### Generate labeled DFT and $GW$ Data
should generate three chkfiles in the `./test_chk` directory. This step is the slow step (i.e. labeling the data with the $GW$ calculations that we want to accelerate with ML). You may skip this step and use the existing chkfiles in the test_chk folder

arguments:
1. --xc pbe0 : DFT functional is PBE0
2. --gf gw : do a DFT+GW calculation and save everything to disk
3. --src : folder with .xyz files to use as structures for DFT
4. -o : folder where to write .chk files with all the calculation outputs
5. -b ccpvdz : use the ccpvdz basis
6. --gw_nw2 30 : evaluate sigmaI and gHF on 30 GL points (numerical integration within GWGF is still on full 100 GL points)

In [2]:
# !python -m mlgf.workflow.generate_splitxyz --xc pbe0 --gf gw --src ./test_xyz -o ./test_chk -b ccpvdz --gw_nw2 30

### Inspect a chkfile by loading with Moldatum.load_chk()
Here is a summary of the attributes in the Moldatum object:
1. `dm_gw` - $GW$-level correlated density matrix, MO basis
2. `dm_hf` - mean-field (DFT or Hartree-Fock) density matrix, AO basis
3. `e_tot` - DFT total energy
4. `ef` - DFT fermi level
5.  `fock` - DFT fock matrix, AO basis
6.  `freqs` - iomega points on which sigmaI (i.e. self-energy) is evaluated, typically not used, instead omega_fit is used
7.   `hcore` - DFT core hamiltonian, AO basis
8.   `mo_coeff` - DFT MO coefficients
9.   `mo_energy` - DFT KS orbital energies
10.   `mo_occ` - DFT MO occupation numbers
11.   `nocc` - number of occupied MOs
12.   `omega_ac` - subset of `omega_fit` used for AC fitting to obtain spectrum and QP energies
13.   `omega_fit` - full set `ef` + i*`freqs` points on which self-energy is evaluated. used for density matrix integration
14.   `ovlp` - overlap matrix S, AO basis
15.   `sigmaI` - self-energy on evaluated on imaginary frequencies, MO basis
16.   `time_gw`, `time_rks` - calculation times for $GW$ and $DFT$
17.   `vj` - DFT coulomb matrix J, AO basis
18.   `vk` - DFT exchange matrix K, AO basis
19.   `vk_hf` - $V_text{xc} - V_k$  (equal $V_k / 2$ for Hartree-Fock calculation)
20.   `vxc` - $V_text{xc}$ from DFT
21.   `wts` - Gauss-Legendre weights for density-matrix integration
22.   `xc` - the type of DFT exchange
23.   `inds_core` - the AO/SAIAO indices corresponding to core orbitals
24.   `C_ao_saiao` - rotation AO to SAIAO
25.   `my_feature_saiao` - features above in the SAIAO equivariant basis
26.   `fname` - chkfile name that was read to create the Moldatum object

In [3]:
from mlgf.data import Moldatum
import os

current_dir = os.getcwd()
chkfile_src_dir = f'{current_dir}/test_chk'

my_chkfile = f'{chkfile_src_dir}/methane.chk'
my_mlf = Moldatum.load_chk(my_chkfile)
print(my_mlf.keys())

# Note that there are some additional feature matrices compared to the raw chkfile loaded without Moldatum.load_chk() because we call get_saiao_features inside Moldatum.load_chk()

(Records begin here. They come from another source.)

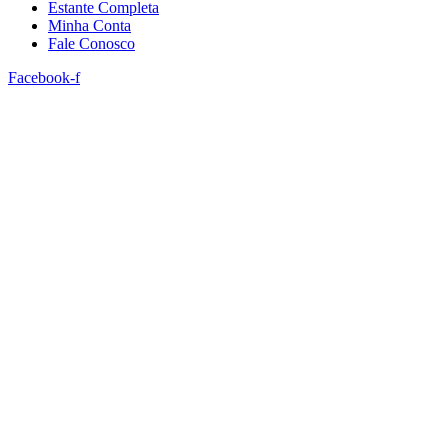
Estante Completa
Minha Conta
Fale Conosco
Facebook-f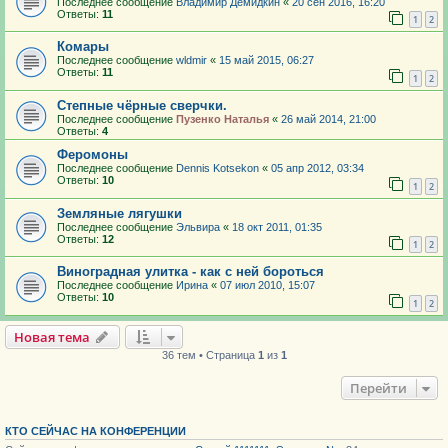
Последнее сообщение
Владимир Демидкин
«
20 сен 2016, 16:20
Ответы:
11
1
2
Комары
Последнее сообщение
wldmir
«
15 май 2015, 06:27
Ответы:
11
1
2
Степные чёрные сверчки.
Последнее сообщение
Пузенко Наталья
«
26 май 2014, 21:00
Ответы:
4
Феромоны
Последнее сообщение
Dennis Kotsekon
«
05 апр 2012, 03:34
Ответы:
10
1
2
Земляные лягушки
Последнее сообщение
Эльвира
«
18 окт 2011, 01:35
Ответы:
12
1
2
Виноградная улитка - как с ней бороться
Последнее сообщение
Ирина
«
07 июл 2010, 15:07
Ответы:
10
1
2
Новая тема
36 тем • Страница
1
из
1
Перейти
КТО СЕЙЧАС НА КОНФЕРЕНЦИИ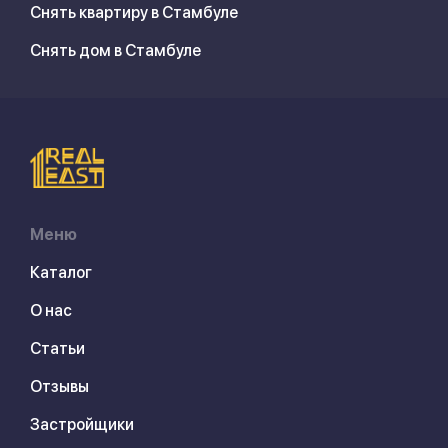
Снять квартиру в Стамбуле
Снять дом в Стамбуле
Меню
Каталог
О нас
Статьи
Отзывы
Застройщики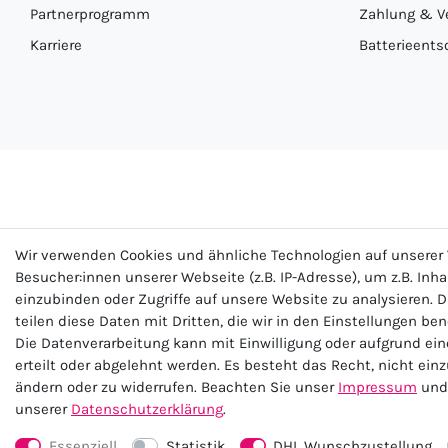
Partnerprogramm
Zahlung & V
Karriere
Batterieents
Wir verwenden Cookies und ähnliche Technologien auf unsere
Besucher:innen unserer Webseite (z.B. IP-Adresse), um z.B. Inh
einzubinden oder Zugriffe auf unsere Website zu analysieren. D
teilen diese Daten mit Dritten, die wir in den Einstellungen be
Impre
Die Datenverarbeitung kann mit Einwilligung oder aufgrund ei
erteilt oder abgelehnt werden. Es besteht das Recht, nicht ein
ändern oder zu widerrufen. Beachten Sie unser
Impressum
und 
unserer
Daten­schutz­erklärung
.
Essenziell
Statistik
DHL Wunschzustellung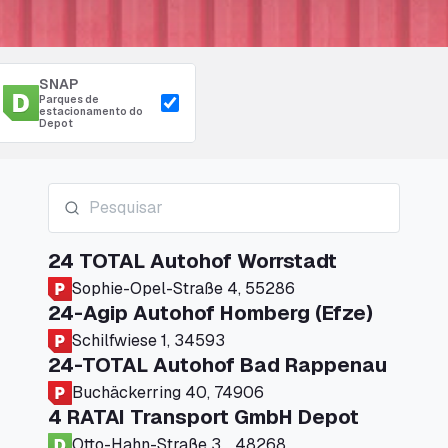
SNAP
Parques de
estacionamento do
Depot
24 TOTAL Autohof Worrstadt
Sophie-Opel-Straße 4, 55286
24-Agip Autohof Homberg (Efze)
Schilfwiese 1, 34593
24-TOTAL Autohof Bad Rappenau
Buchäckerring 40, 74906
4 RATAI Transport GmbH Depot
Otto-Hahn-Straße 3, , 48268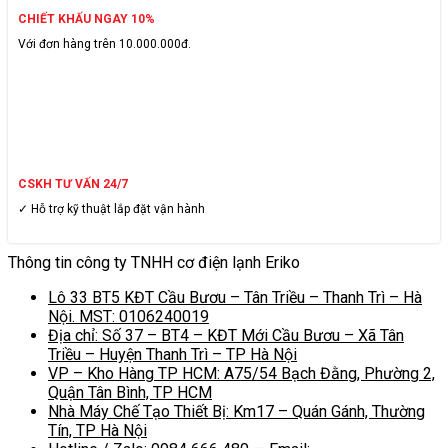
CHIẾT KHẤU NGAY 10%
Với đơn hàng trên 10.000.000đ.
CSKH TƯ VẤN 24/7
✓ Hỗ trợ kỹ thuật lắp đặt vận hành
Thông tin công ty TNHH cơ điện lạnh Eriko
Lô 33 BT5 KĐT Cầu Bươu – Tân Triều – Thanh Trì – Hà
Nội. MST: 0106240019
Địa chỉ: Số 37 – BT4 – KĐT Mới Cầu Bươu – Xã Tân
Triều – Huyện Thanh Trì – TP Hà Nội
VP – Kho Hàng TP HCM: A75/54 Bạch Đằng, Phường 2,
Quận Tân Bình, TP HCM
Nhà Máy Chế Tạo Thiết Bị: Km17 – Quán Gánh, Thường
Tín, TP Hà Nội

dict_keys(['coeff', 'dm_gw', 'dm_hf', 'e_tot', 'ef', 'fock', 'freqs', 'hcore', 'mo_coeff', 'mo_energy', 'mo_occ', 'mol', 'nocc', 'omega_ac', 'omega_fit', 'ovlp', 'sigmaI', 'time_gw', 'time_rks', 'vj', 'vk', 'vk_hf', 'vxc', 'wts', 'xc', 'inds_core', 'C_ao_saiao', 'sigma_saiao', 'dm_saiao', 'fock_saiao', 'hcore_saiao', 'vj_saiao', 'vk_saiao', 'C_saiao_mo', 'vxc_saiao', 'cat_orbtype_principal', 'cat_orbtype_angular', 'cat_orbtype_saiao', 'fock_iao', 'C_ao_iao', 'C_iao_saiao', 'hcore+vj_saiao', 'atomic_charge_saiao', 'boys_saiao', 'fname'])


In [4]:
# we cam also load the file as a mol and scf with pyscf.lib
from pyscf import lib
my_chkfile = f'{chkfile_src_dir}/methane.chk'
my_scf_data = lib.chkfile.load(my_chkfile, 'scf')
my_mol = lib.chkfile.load_mol(my_chkfile)
print(my_mol)
print(my_scf_data)

### Read and modify MBGF-Net metadata
This code chunk will edit file paths involved in the MBGF-Net workflow. It first loads metadata in 'gnn_config.json'm then modifies path variables to point to your working directory. Finally overwrites overwrites with new file paths for the next two steps

In [6]:
import json
import os

json_file = 'gnn_config.json'


with open(json_file) as f:
    job = json.load(f)


current_dir = os.getcwd()
chkfile_src_dir = f'{current_dir}/test_chk'

# training data: methane, ammonia, water (not ethane, this is the test case)
my_train_files = [f'{chkfile_src_dir}/methane.chk', f'{chkfile_src_dir}/water.chk', f'{chkfile_src_dir}/ammonia.chk']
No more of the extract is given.